* [Data in this exercise]

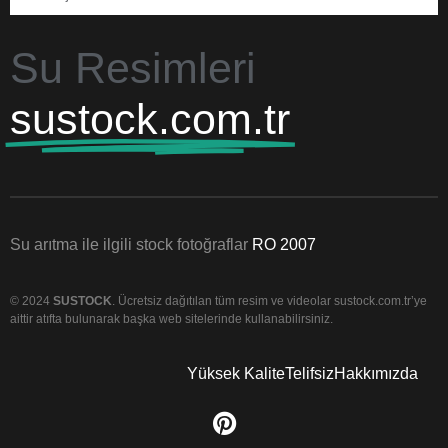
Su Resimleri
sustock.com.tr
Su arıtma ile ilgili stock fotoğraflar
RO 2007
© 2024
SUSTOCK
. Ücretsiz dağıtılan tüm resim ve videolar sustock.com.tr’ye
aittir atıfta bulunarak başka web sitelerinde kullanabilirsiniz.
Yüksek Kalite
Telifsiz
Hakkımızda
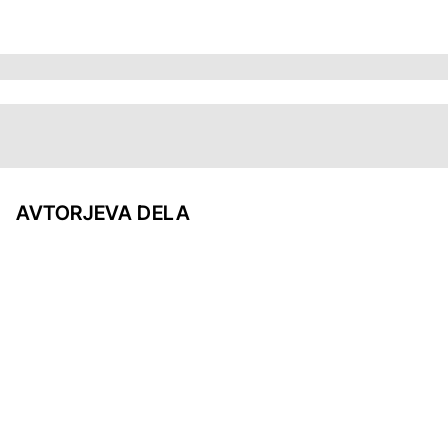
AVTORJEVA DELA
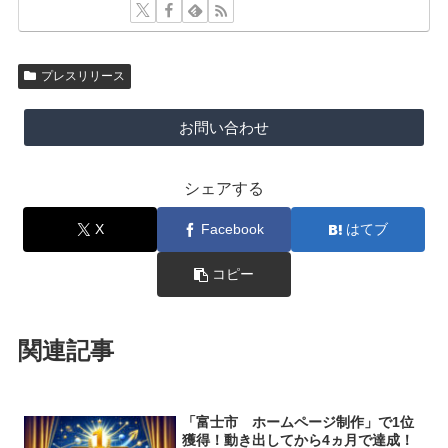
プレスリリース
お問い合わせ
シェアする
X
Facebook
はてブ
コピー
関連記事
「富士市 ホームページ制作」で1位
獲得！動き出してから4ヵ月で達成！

...

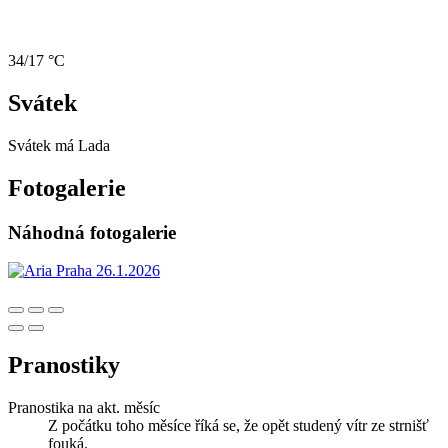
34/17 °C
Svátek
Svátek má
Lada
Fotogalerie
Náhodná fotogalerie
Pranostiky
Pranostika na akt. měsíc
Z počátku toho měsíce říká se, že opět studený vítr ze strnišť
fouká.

* [Assignment] Starting at the line above that holds "ve videolar sustock.com.tr’ye", repeat every line exactly down to and including the line that holds "獲得！動き出してから4ヵ月で達成！", then stop. Do not carry over any pictures.

* [Written reply]
. Ücretsiz dağıtılan tüm resim ve videolar sustock.com.tr’ye
aittir atıfta bulunarak başka web sitelerinde kullanabilirsiniz.
Yüksek Kalite
Telifsiz
Hakkımızda
AVTORJEVA DELA
プレスリリース
お問い合わせ
シェアする
X
Facebook
はてブ
コピー
関連記事
「富士市 ホームページ制作」で1位
獲得！動き出してから4ヵ月で達成！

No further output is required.